Although Sooner Nation wants the big trophy — the one that Oklahoma coach Lincoln Riley calls the “tall, skinny one” — Riley doesn’t want anyone to lose sight of the first real step toward that goal.
Winning another Big 12 Conference championship.
That campaign begins in earnest this week as the No. 4-ranked Sooners host West Virginia in their Big 12 opener.
OU (3-0) is working on an unprecedented run of six straight Big 12 titles. When the Sooners began this current run in 2015, Bob Stoops was still the head coach, Kyler Murray was still at Texas A&M, and Art Briles, Bill Snyder, Charlie Strong, Dana Holgorsen, Kliff Kingsbury, Paul Rhoads and David Beaty were roaming the sidelines.
No. 2-ranked TCU and No. 4 Baylor were the overwhelming preseason favorites to win the league title. OU was picked third.
That’s how much the league has changed in just the last six seasons.
It seems the only thing that hasn’t changed is who gets the trophy at the end of the year.
And while they’ve certainly become the norm and even almost a minimum expectation, Riley doesn’t want anyone to think winning a conference championship is passe.
“It’s one of those things, through the years, that can be taken for granted,” Riley said on Thursday. “It’s so dang hard to win a conference championship. We’ve had so many other good teams in this league, great players, good coaching staffs. I think sometimes around here it gets taken for granted — and it shouldn’t, because it’s so freaking hard.”
Riley said when he was hired by Stoops to fix the offense, the program’s goal was to recapture the Big 12 flag as soon as possible. It had been since 2012 — a three-year stretch, the longest without a Sooner championship since Stoops’ 2000 team won the whole thing.

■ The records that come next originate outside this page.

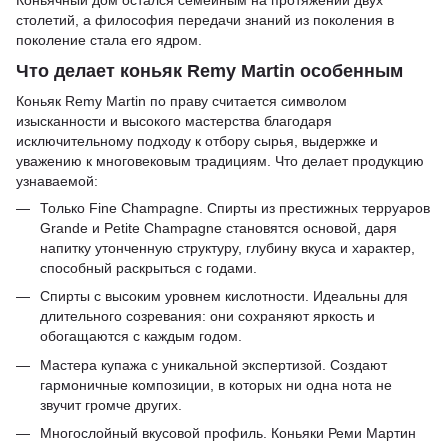
Коньячный дом остался семейным на протяжении двух
столетий, а философия передачи знаний из поколения в
поколение стала его ядром.
Что делает коньяк Remy Martin особенным
Коньяк Remy Martin по праву считается символом
изысканности и высокого мастерства благодаря
исключительному подходу к отбору сырья, выдержке и
уважению к многовековым традициям. Что делает продукцию
узнаваемой:
Только Fine Champagne. Спирты из престижных терруаров
Grande и Petite Champagne становятся основой, даря
напитку утонченную структуру, глубину вкуса и характер,
способный раскрыться с годами.
Спирты с высоким уровнем кислотности. Идеальны для
длительного созревания: они сохраняют яркость и
обогащаются с каждым годом.
Мастера купажа с уникальной экспертизой. Создают
гармоничные композиции, в которых ни одна нота не
звучит громче других.
Многослойный вкусовой профиль. Коньяки Реми Мартин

“That was step No. 1, getting back to win Big 12 championships like (Stoops) had done so often and those teams before had done so often,” Riley said. “The league was really good that year. There was a ton of talent, especially offensively. We had some barn-burner games throughout that schedule. That was a big step, just that year. There was a lot of emphasis on winning that.”
In the structure of college football, it’s rare to get a shot at the national championship without winning a conference championship first. The SEC has done it a couple times, but no other league wields that kind of clout to carry a runner-up into the championship postseason.
So, in the Big 12, a trip to the College Football Playoff runs through Arlington, TX.
Sure, it’s been 21 years since OU’s last national championship. And in 2021, that is absolutely on the team’s to-do list. The fan base is starved for an eighth crown.
But big goals are most effectively accomplished through smaller goals. That means a renewed focus on a seventh straight Big 12 title.
“Those who have been in the fight each year see that,” Riley said. “They’ve certainly learned that kind of respect getting back in the league and the respect you even have at OU when you feel like you should be in the middle of it every year — that respect that you have for the teams that have been able to do it, because it’s been really hard.”